The Stadtplatz (english: city square) in Wels originated in the 13th century and stretches for about 400 metre in east-west direction, parallel to the river Traun in the south. Here we see ca. 350 metres of the north side of the Stadtplatz between the Ledererturm in the west and the Stadtpfarrkirche in the east. Some of the historic buildings along the square still originate from the 13th century. Running from the square to the north we see the Pfarrgasse left of the church and a bit further left the shopping street Schmidtgasse.
The Ledererturm at the left edge is a landmark of Wels today and the last remaining tower of the former city fortifications. The name goes back to the Lederer (tanning workers), which settled nearby. It’s current shape dates back to the early 17th century.

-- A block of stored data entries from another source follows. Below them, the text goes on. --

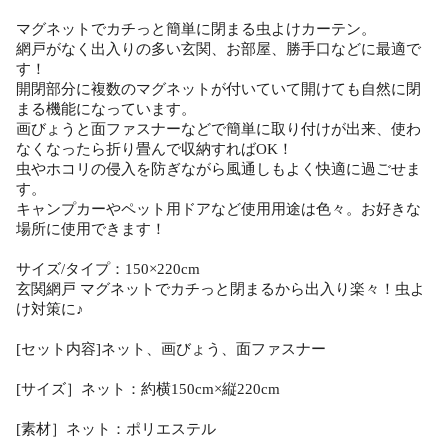
マグネットでカチっと簡単に閉まる虫よけカーテン。
網戸がなく出入りの多い玄関、お部屋、勝手口などに最適で
す！
開閉部分に複数のマグネットが付いていて開けても自然に閉
まる機能になっています。
画びょうと面ファスナーなどで簡単に取り付けが出来、使わ
なくなったら折り畳んで収納すればOK！
虫やホコリの侵入を防ぎながら風通しもよく快適に過ごせま
す。
キャンプカーやペット用ドアなど使用用途は色々。お好きな
場所に使用できます！
サイズ/タイプ：150×220cm
玄関網戸 マグネットでカチっと閉まるから出入り楽々！虫よ
け対策に♪
[セット内容]ネット、画びょう、面ファスナー
[サイズ］ネット：約横150cm×縦220cm
[素材］ネット：ポリエステル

At the right edge we see Wels’ oldest church, the Stadtpfarrkirche, which was mentioned first in 888 (then wooden). It is devoted to the holy Johannes. Left of the centre we see the Stadtbrunnen (city fountain) in the foreground. It is placed in front of the Magistrat building which stands on the south side of the Stadtplatz.
Wels itself is already 2.000 years old and was designated a city with the name Ovilava by the Romans which later made it a capital of the province. Similar to most austrian cities, the Stadtplatz was dominating the city structure and hence here the buildings of the influential and rich citizens could be found. This panoramic view of the Stadtplatz was presented in week 6 of our project 101 weeks 101 cities.